Got the grandkids out for a couple weeks

Van Living Forum

Help Support Van Living Forum:

This site may earn a commission from merchant affiliate links, including eBay, Amazon, and others.

gcal

Well-known member
Joined
Oct 16, 2014
Messages
913
Reaction score
1
Did the Grand Canyon, indian ruins, museums, desert, mountains. You what part they like best? The few days we spent at KOA park with good wifi and TV reception and a pool. Last year we did Yellowstone, Devils Tower, museums, the Badlands, Mt Rushmore, and Crazy Horse and the Cody Rodeo with them. You know what they liked best? The days they spent at the Rocking Bar J ( or something like that) campground with good wifi and TV reception and a pool.

What's  the point? If they come to us next summer, we'll just find a KOA somewhere with good wifi, TV reception and a pool, and sit there for 2 weeks. It will save us a pile of money.
 
hehe The youth of today...

We were upper class in the camping dept.... We had a tent! And an old Coleman stove, and sleeping bags. And I enjoyed every second of it!
 
You didn't say how old they are, but in my experience, the more activities you try to pack into a vacation, the less anyone enjoys it. If they're school-age, they may be burned out from the school year and need some time to do nothing for a while.

I didn't have a lot of money when my kids were growing up, and we never really traveled, but they still tell me they have great memories of cooking meals together, playing board games, watching movie rentals by the fire with popcorn and hot chocolate, going to the gym to work out together, even playing video games together. They have never once said, "Oh, remember that time we went to Magic Mountain, that was the best day of our life!" or Disneyland, or anything else that cost a lot of money. They've never mentioned the multiple trips to the zoo! Sure, they enjoyed it well enough, but it was really just an activity to get us out of the house. Swimming pools, beaches, lakes, and rivers are as popular with kids as they are with adults. I could happily spend weeks at the beach doing absolutely nothing!

Instead of scheduling activities for them to enjoy, spending a ton of money, and feeling hurt when they don't appreciate it, let them tell you what they'd like to do. "Just hang out," can be a perfectly acceptable answer.
 
When I was very young, my parents took us to Washington D.C., Grand Canyon, California and places in between.  I barely remember any of it.

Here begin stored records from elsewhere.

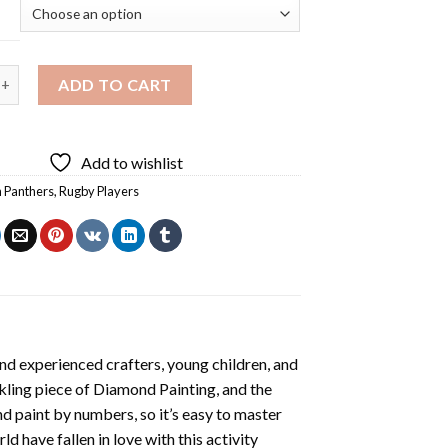
anthers player Diamond Painting quantity
ADD TO CART
Add to wishlist
h Panthers
,
Rugby Players
nd experienced crafters, young children, and
rkling piece of
Diamond Painting
, and the
nd paint by numbers, so it’s easy to master
ld have fallen in love with this activity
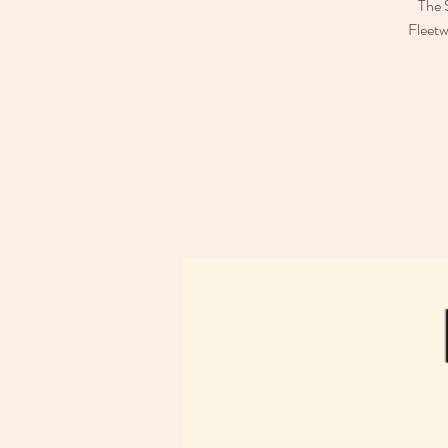
The 
Fleetw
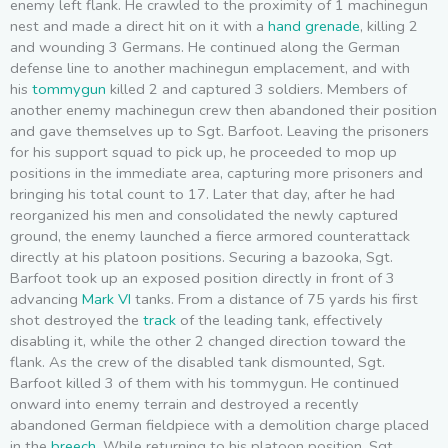
enemy left flank. He crawled to the proximity of 1 machinegun
nest and made a direct hit on it with a
hand grenade
, killing 2
and wounding 3 Germans. He continued along the German
defense line to another machinegun emplacement, and with
his
tommygun
killed 2 and captured 3 soldiers. Members of
another enemy machinegun crew then abandoned their position
and gave themselves up to Sgt. Barfoot. Leaving the prisoners
for his support squad to pick up, he proceeded to mop up
positions in the immediate area, capturing more prisoners and
bringing his total count to 17. Later that day, after he had
reorganized his men and consolidated the newly captured
ground, the enemy launched a fierce armored counterattack
directly at his platoon positions. Securing a bazooka, Sgt.
Barfoot took up an exposed position directly in front of 3
advancing
Mark VI
tanks. From a distance of 75 yards his first
shot destroyed the
track
of the leading tank, effectively
disabling it, while the other 2 changed direction toward the
flank. As the crew of the disabled tank dismounted, Sgt.
Barfoot killed 3 of them with his tommygun. He continued
onward into enemy terrain and destroyed a recently
abandoned German fieldpiece with a demolition charge placed
in the
breech
. While returning to his platoon position, Sgt.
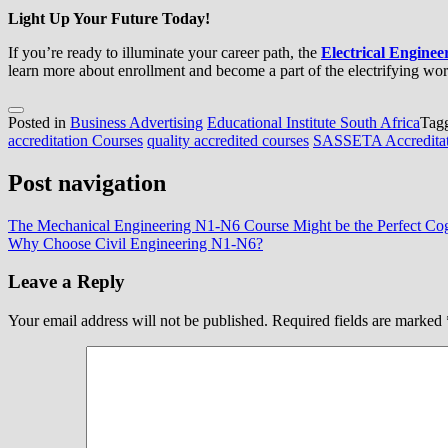
Light Up Your Future Today!
If you’re ready to illuminate your career path, the
Electrical Engine
learn more about enrollment and become a part of the electrifying worl
Posted in
Business Advertising
Educational Institute South Africa
Tag
accreditation Courses
quality accredited courses
SASSETA Accreditat
Post navigation
The Mechanical Engineering N1-N6 Course Might be the Perfect Cog 
Why Choose Civil Engineering N1-N6?
Leave a Reply
Your email address will not be published.
Required fields are marked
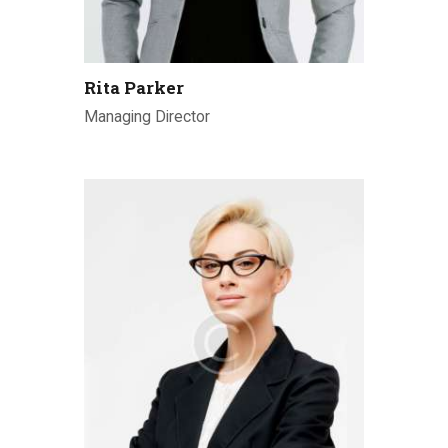
Rita Parker
Managing Director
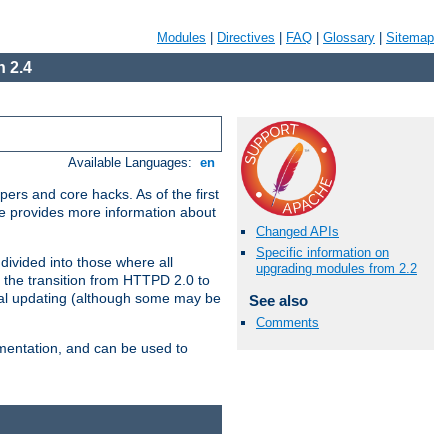
Modules
|
Directives
|
FAQ
|
Glossary
|
Sitemap
 2.4
Available Languages:
en
ers and core hacks. As of the first
se provides more information about
Changed APIs
Specific information on
divided into those where all
upgrading modules from 2.2
 the transition from HTTPD 2.0 to
tial updating (although some may be
See also
Comments
umentation, and can be used to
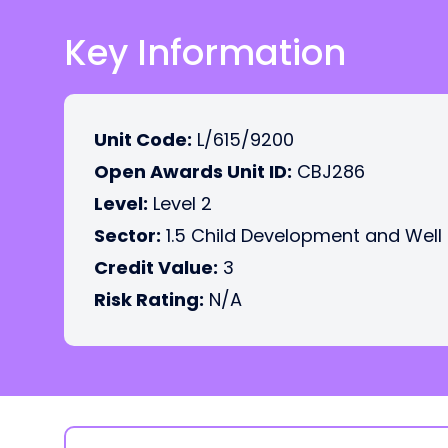
Key Information
Unit Code:
L/615/9200
Open Awards Unit ID:
CBJ286
Level:
Level 2
Sector:
1.5 Child Development and Well
Credit Value:
3
Risk Rating:
N/A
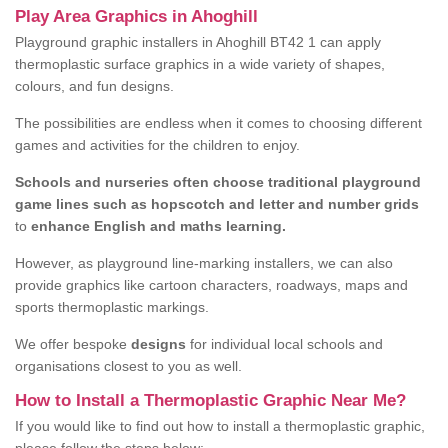
Play Area Graphics in Ahoghill
Playground graphic installers in Ahoghill BT42 1 can apply
thermoplastic surface graphics in a wide variety of shapes,
colours, and fun designs.
The possibilities are endless when it comes to choosing different
games and activities for the children to enjoy.
Schools and nurseries often choose traditional playground
game lines such as hopscotch and letter and number grids
to
enhance English and maths learning.
However, as playground line-marking installers, we can also
provide graphics like cartoon characters, roadways, maps and
sports thermoplastic markings.
We offer bespoke
designs
for individual local schools and
organisations closest to you as well.
How to Install a Thermoplastic Graphic Near Me?
If you would like to find out how to install a thermoplastic graphic,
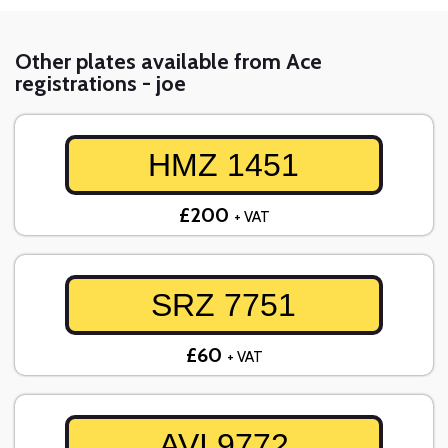
Other plates available from Ace
registrations - joe
HMZ 1451
£200
+ VAT
SRZ 7751
£60
+ VAT
AVI 9772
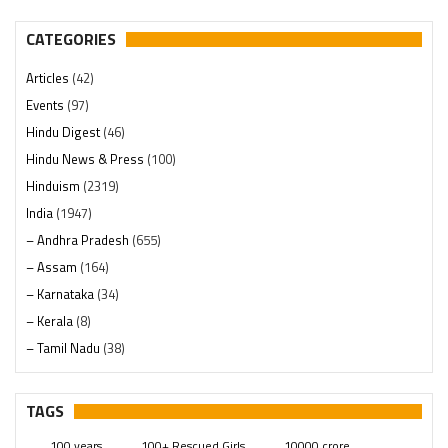
CATEGORIES
Articles
(42)
Events
(97)
Hindu Digest
(46)
Hindu News & Press
(100)
Hinduism
(2319)
India
(1947)
– Andhra Pradesh
(655)
– Assam
(164)
– Karnataka
(34)
– Kerala
(8)
– Tamil Nadu
(38)
– Telangana
(234)
Pages
(13)
TAGS
Posts
(2348)
100 years
100+ Rescued Girls
10000 crore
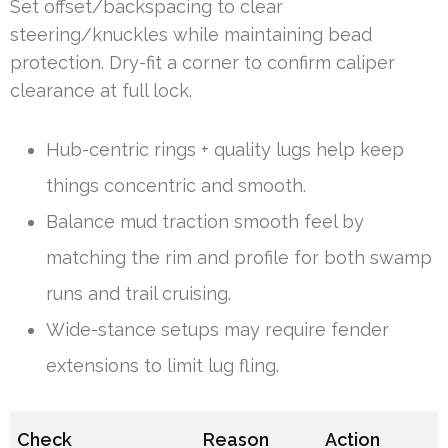
Set offset/backspacing to clear
steering/knuckles while maintaining bead
protection. Dry-fit a corner to confirm caliper
clearance at full lock.
Hub-centric rings + quality lugs help keep
things concentric and smooth.
Balance mud traction smooth feel by
matching the rim and profile for both swamp
runs and trail cruising.
Wide-stance setups may require fender
extensions to limit lug fling.
Check
Reason
Action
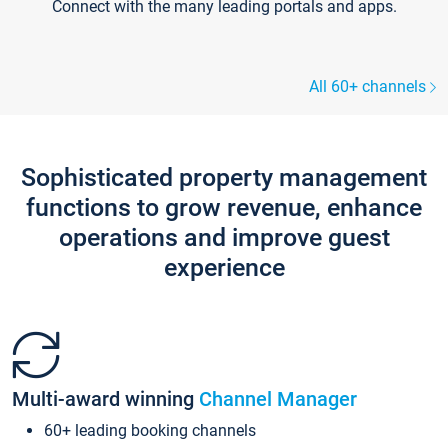
Connect with the many leading portals and apps.
All 60+ channels
Sophisticated property management
functions to grow revenue, enhance
operations and improve guest
experience
Multi-award winning
Channel Manager
60+ leading booking channels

What I remember most are the weekends at my grandmother's week-end cabin in the country.....fishing and swimming in the pond, climbing trees, roaming through the woods, picking berries and wild grapes, building tents out of boards and old sheets, making ice cream in an old crank ice cream machine, catching fire flies, and best of all....driving her station wagon through the pasture!
 
DRopped the grandkids off at Denver International Airport this AM. Eerily quiet without them.

On our way into Wyoming now. Depressingly green and domesticated. Sorry all you people from Wyoming. But except for a bit of hilliness and the odd mesa feature, one might as well be in the midwest. There's even snow fences all over the hills. Oops. Sorry, all you people from the midwest.

.
 
Passed Shoshone and things got much more intereeting. If you come this way, get off the Interstate and take WY 20, the Wind River Scenic Bwy route. Awesome.
 
In all the Rocky Mountains states (Wyoming, Montana and Colorado, the Rockies are in the west side and the east side is high plains. Same with Idaho except the Rockies are in the north and High Plains are in the south. The same is true of Washington, Oregon and California Sierras and Cascades on the West and desert on the east. Very simple explanation, the mountain ranges in the west get all the rain and the east gets none.

Whatever else you do out West, be sure you drive the Beartooth Highway to or from Montana into Yellowstone. Spectacular beyond words!